Observed Winston, “Tonight we will vote to take immediate action while also making the commitment to do things we have always had the political ability to do, but have not been able to garner the political will to carry out.”
He further explained that a need existed “to use the council-manager form of government to insert the people’s voices into both the fiscal and operational policy decisions and implementation processes of community safety,” an argument about the imperative of democracy overcoming bureaucracy.
While Eiselt spoke of bureaucrats actively resisting elected officials, Winston, with his talk of willpower, critiqued a more nefarious arrangement whereby elected officials too often choose deference to bureaucrats and bureaucratic pressure.
Winston, despite his insight and criticism, is himself not immune to such pressure.
In a recent Twitter exchange with a constituent who advocated that the city require its employees to get COVID vaccines, Winston claimed City Council has no power to impose such a mandate because the issue touches on personnel matters, which fall under the purview of the city manager.
This is just wrong: State law gives Council power to “adopt … rules and regulations … concerning … personnel policies” and qualifies the city manager’s power over personnel matters by making his authority subject to “such general personnel rules, regulations, policies, or ordinances as the council may adopt.”

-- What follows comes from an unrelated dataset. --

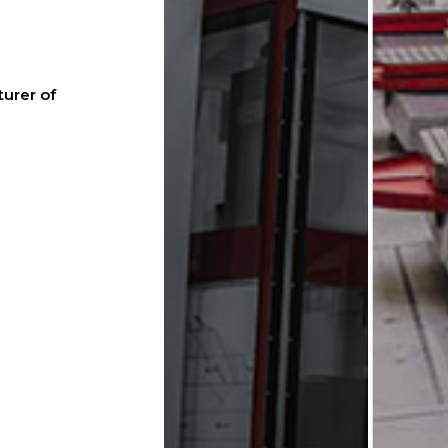
urer of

Council could mandate employee vaccines, but a municipal culture that seeks to minimize Council’s power while aggrandizing the power of the bureaucracy counsels otherwise — which brings us back to Lyles and the question of a mask mandate.
Just as Winston would have the city manager replace Council’s judgment regarding a vaccine mandate for employees, Lyles would have a committee of bureaucrats replace her judgment regarding a municipal mask mandate — both examples of democratic surrender before the overawing power of bureaucracy.
While assertiveness of the sort Winston sometimes displays may occasionally and temporarily correct some of the imbalance between democracy and bureaucracy in Charlotte, lasting, meaningful recalibration of the relationship requires structural reform — for it is the very form of our government that facilitates bureaucracy’s relative hoarding of essential resources and encourages the establishment and maintenance of bureaucracy’s dominance over democracy.